Unfortunately all the companies that produce such equipment for "phone line adaptors" sell only to the phone companies and never directly to consumers.
So many houses today have vestigial phone wires that no one is using for anything.
Even if you could manage to find some ADSL+ equipment, you are going to tap out at around 48Mbps, I'm not sure if you can push unshielded, twisted 2-pair wire any faster. One downside would be that all of the phone jacks in the house are tied together, it would be a A->B kind of connection. I regularly get much faster speeds with my powerline adapters and if you have multiples paired, they create an actual network on the powerlines.
If you've got two pair, you can probably run 100BaseTx, even if the cable is not up to cat5 spec, especially if the runs are short and separated from other lines; Ethernet specs are for 100 meter distances most of which is in a tight conduit with other high frequency data transmissions. Old in-home phone wiring is likely not tightly packed or very long.
If you've got an old house with old telephone wiring, it's probably wired as a bus, if you want to re-use that for ethernet, you'll want to split it up so each phone jack gets wired as two ethernet jacks; one in each direction. If you're using ethernet in the room, you'll need a (small) switch, and you'll want to be careful to buy 10/100 switches if you've only got two pair as Ethernet autonegotiation can easily do the wrong thing and you don't want to pay for managed switches in each room. If there's no ethernet use in a room, still wire it up for two ports, but put a small patch cable between the two.
If you've got star topology phone wiring, there's a better chance of cat5 cabling and 4-pair and you can run gigE. GigE will sometimes run on cat3 for small distances too though. The only question is if the central location where the star wires meet is convenient for a switch. In a pinch, you can use a PoE powered switch and power it from one of the other ends of the star.

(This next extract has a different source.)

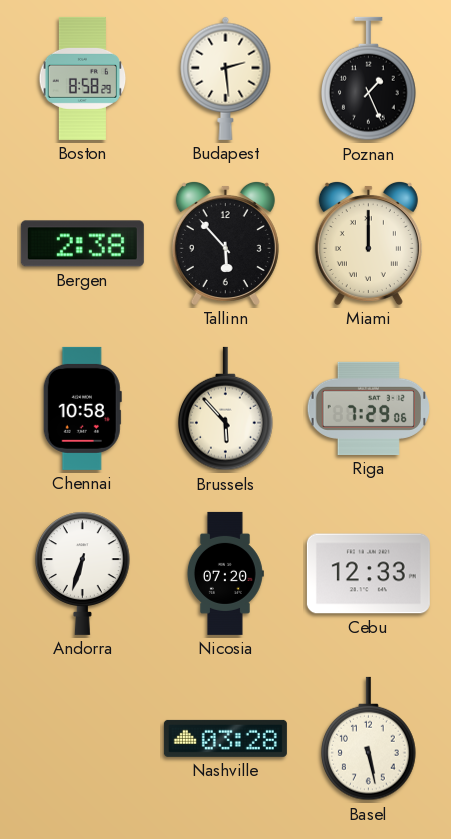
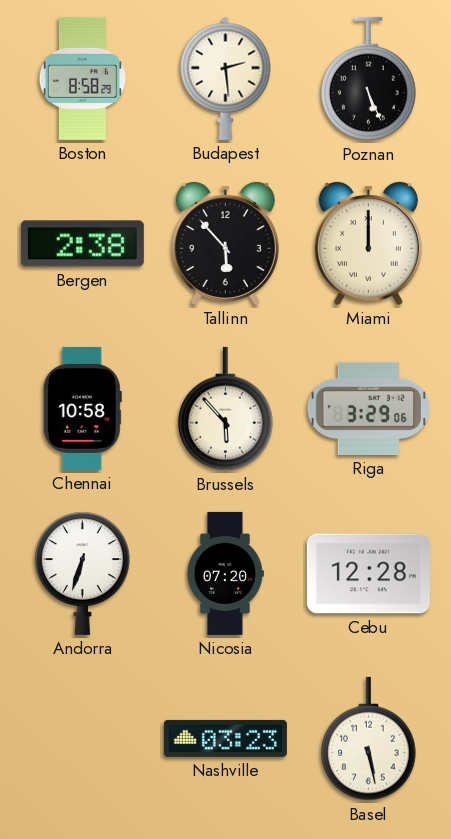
Poznan: 1:26 -> 5:26
Riga: 7:29 -> 3:29
Cebu: 12:33 -> 12:28
Nashville: 03:28 -> 03:23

Of course, some houses are a mix of star and bus or generally some form of tree. Anywhere that there's a branch, you want to put one ethernet port for each direction. And hopefully all the branches are accessible.
There's really no need for DSL equipment in your own home, unless you've only got one pair wiring.

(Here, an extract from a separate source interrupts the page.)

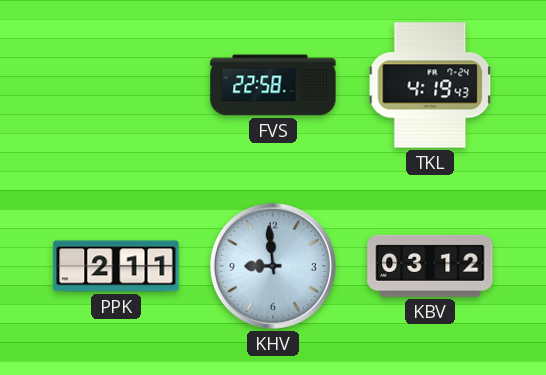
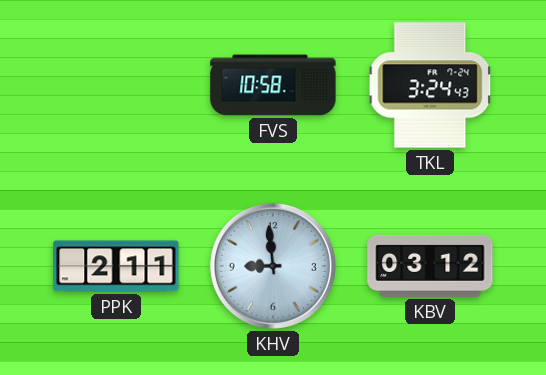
FVS: 22:58 -> 10:58
TKL: 4:19 -> 3:24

>If you've got two pair, you can probably run 100BaseTx
Well, 100BASE-TX will also run on single pair in half-duplex mode.
Alternatively you can also use powerline adapters over any cabling (twisted pair/coax/whatever). Just instead of connecting adapter prongs to power socket, connect to your cable and feed there enough power to supply the adapters. Around 50V DC (as commonly used by PoE supplies) will probably be enough.
> Well, 100BASE-TX will also run on single pair in half-duplex mode.
I mean, kind of, but I don't know how you get network cards to run on a single pair? I'm actually interested, because if it works for 100BaseTx, it probably also works for 10BaseT, and I've got 10BaseT half duplex device I'd like to network, but only one pair available (there's a 3-pair cable run, but two are used for voice communication). I've tried a commercial product (ETSLAN Monoline Balun), but while I can get it to work a bit when testing on parts of the line, it doesn't work across the whole line; if I can just wire something more simple, that'd be worth a try too.
You just connect single pair, it should auto-negotiate if other device supports it, otherwise you need to set mode in network card settings manually. https://i.imgur.com/xIsJJiN.png
So just connect pin one and three to the white wire and two and six to the solid color wire on both ends and it should work as long as both ends are half-duplex?
I would think the NICs would sense their own transmissions and declare a local collision?
I'm sorry, I got things mixed up. You're right there would a collision with their own transmission. So there needs to be circuit that cuts offs their RX port while it is transmitting.
Oh, you can push old aluminum phone wire faster than 48 Mbps! The VDSL2 service I use can reach up to 135 Mbps, and while the wiring in my apartment is new, the building's isn't at all.
It is nice if you are lucky and the installers weren't cheap. I've seen a few of the places that use Cat 5 to service phone cabling do crazy things in the walls like split twisted pairs to different wall plates and bad cheap phone transformers (that grossly bleedover noise across the twisted pairs, entirely removing the benefits of twisted pairs in the first place in some cases) in long Cat 5 runs.
There's a lot of things that made Cat 5 cheap for running phone lines in houses and most of them make Cat 5 useless for Ethernet, unfortunately.
You can actually use old-fashioned four conductor phone wiring for Ethernet, but it's limited to 10 mbps. Still useful in a few situations if it's all you have available.
Speeds won't be great for that sort of ethernet-over-phone wire, especially because most landlines used awful, cheeap wires, but in some cases it is faster than powerline adaptors.
Unfortunately all the companies that produce such equipment for "phone line adaptors" sell only to the phone companies and never directly to consumers.
So many houses today have vestigial phone wires that no one is using for anything.